Bild: Bunt gegen Ebola: Aufklärungsbotschaft an einer Mauer in Monrovia.
MONROVIA taz | Es war um die Zeit, als die Weltgesundheitsorganisation die
Ebola-Epidemie zum internationalen Gesundheitsnotstand erklärt hatte, dass
Josephine Karwahs Onkel in seiner Kirche den Segen aussprach. Er legte
einem Mann die Hand auf den Kopf.
Später stellte sich heraus, dass der Mann an Ebola erkrankt war. Innerhalb
weniger Tage lag der Pastor selbst mit Ebola im Bett. Damals, im August
2014, war es unmöglich, in einem Krankenhaus behandelt zu werden, erzählt
Josephine Karwah, das Gesundheitswesen Liberias war überfordert. Sie und
ihre Eltern kümmerten sich zu Hause um den Kranken. Der Onkel und ihre
Eltern starben – und auch Josephine Karwah steckte sich an, die da schon
sieben Monate schwanger war.
„Ich konnte nicht mehr laufen”, erinnert sie sich. „Das Virus lähmte die
Beine. Meine Gelenke taten so weh, dass ich mich nur am Stock bewegen
konnte.”
Zwei Wochen verbrachte sie in einer Notklinik, teils im Delirium, vier Tage
sind komplett aus ihrem Gedächtnis verschwunden.
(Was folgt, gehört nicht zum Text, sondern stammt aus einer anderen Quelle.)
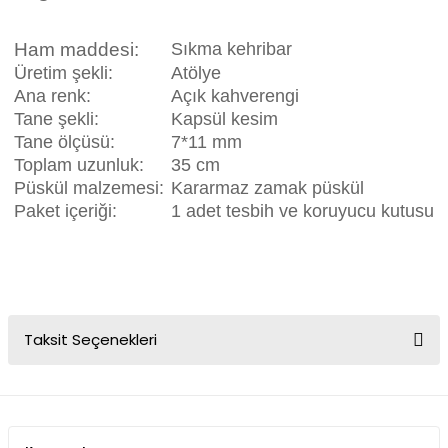
Ham maddesi:
Sıkma kehribar
Üretim şekli:
Atölye
Ana renk:
Açık kahverengi
Tane şekli:
Kapsül kesim
Tane ölçüsü:
7*11 mm
Toplam uzunluk:
35 cm
Püskül malzemesi:
Kararmaz zamak püskül
Paket içeriği:
1 adet tesbih ve koruyucu kutusu
Taksit Seçenekleri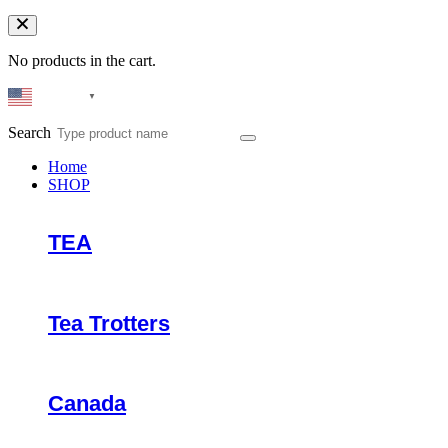
No products in the cart.
English
▼
Search
Home
SHOP
TEA
Tea Trotters
Canada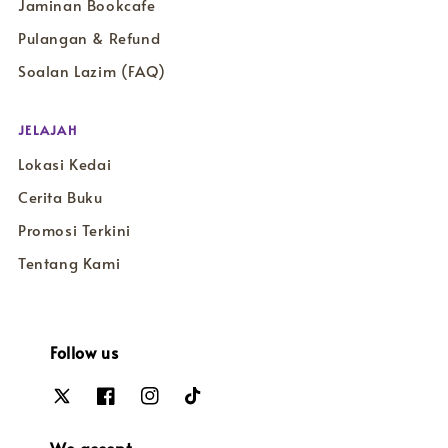
Jaminan Bookcafe
Pulangan & Refund
Soalan Lazim (FAQ)
JELAJAH
Lokasi Kedai
Cerita Buku
Promosi Terkini
Tentang Kami
Follow us
We accept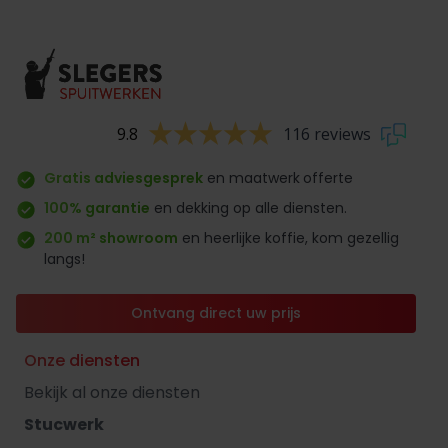
9.8
116 reviews
Gratis adviesgesprek
en maatwerk
offerte
100% garantie
en dekking op alle diensten.
200 m² showroom
en heerlijke koffie, kom gezellig
langs!
Ontvang direct uw prijs
Onze diensten
Bekijk al onze diensten
Stucwerk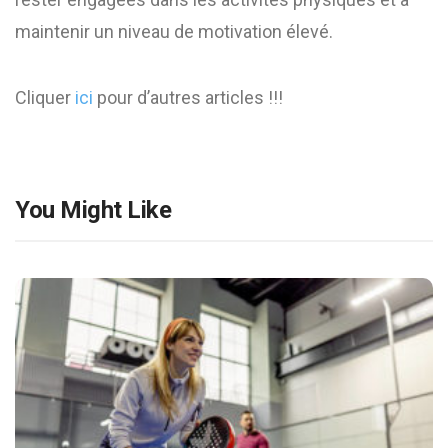
maintenir un niveau de motivation élevé.
Cliquer
ici
pour d’autres articles !!!
You Might Like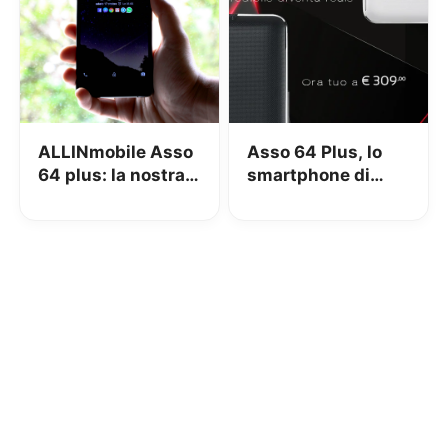
ALLINmobile Asso
Asso 64 Plus, lo
64 plus: la nostra
smartphone di
recensione
ALLINmobile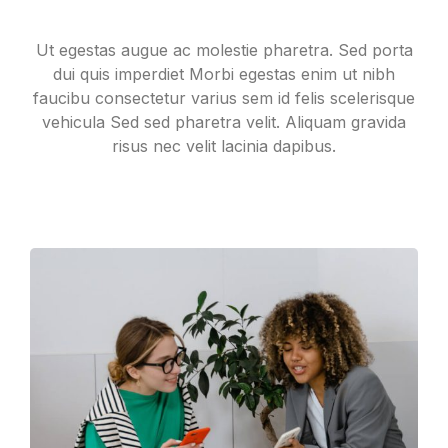
Ut egestas augue ac molestie pharetra. Sed porta
dui quis imperdiet Morbi egestas enim ut nibh
faucibu consectetur varius sem id felis scelerisque
vehicula Sed sed pharetra velit. Aliquam gravida
risus nec velit lacinia dapibus.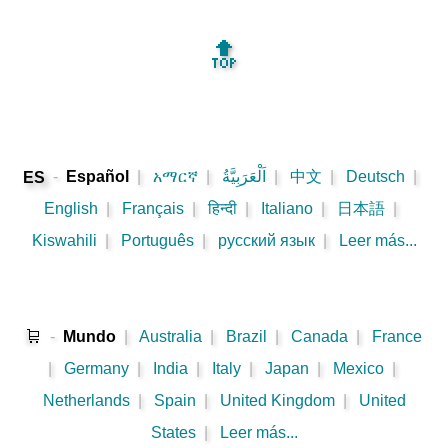
🔝
-
Español
|
አማርኛ
|
اَلْعَرَبِيَّةُ
|
中文
|
Deutsch
|
ES
English
|
Français
|
हिन्दी
|
Italiano
|
日本語
|
Kiswahili
|
Português
|
русский язык
|
Leer más...
🛒
-
Mundo
|
Australia
|
Brazil
|
Canada
|
France
|
Germany
|
India
|
Italy
|
Japan
|
Mexico
|
Netherlands
|
Spain
|
United Kingdom
|
United
States
|
Leer más...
Dann galt sie als geheilt.
Ein Wunder. Insgesamt haben nur drei infizierte Schwangere in Liberia Ebola
überlebt. Josephine Karwah ist die einzige, deren Identität bekannt ist.
Neun ihrer Familienangehörige sind jetzt tot: ihre Eltern, der Onkel, eine
Tante, ein Neffe und vier Geschwister.
## Entlassen wegen Ebola
Josephine Karwah sitzt in einer Schule am Rande Monrovias. Die NGO
Partnership for Research on Ebola Virus in Liberia hat die Gespräche mit
den Überlebenden organisiert. „Ich habe schreckliche Dinge gesehen”, sagt
sie. „Menschen mit verfaulten Zähnen. Solche, die verrückt geworden sind.
Leute mit so starkem Schluckauf, dass sie kaum Luft bekommen haben. Manche
bluteten aus Augen, Ohren und Nase. Das Bluten fängt immer im Auge an, und
es spritzt auf denjenigen, der zufällig danebensitzt. Viele sind so
gestorben.“ Sie macht eine Pause und ergänzt: „Ich lag in einem Zimmer mit
14 anderen Patienten. Wenn alle tot waren, kamen 14 neue. Da ist jemand
gesund genug, um dir beim Essen zu helfen, und plötzlich fällt sie tot um
wie ein Huhn.”
Als sie aus dem Krankenhaus nach Hause kam, noch schwanger, stellte sie
fest, dass die Nachbarn ihre Sachen verbrannt hatten. Niemand wollte mit
ihr sprechen, niemand sie berühren, sie hatte kein Essen und kein Geld, um
sich welches zu kaufen. Sie beschloss, zurück ins Krankenhaus zu fahren.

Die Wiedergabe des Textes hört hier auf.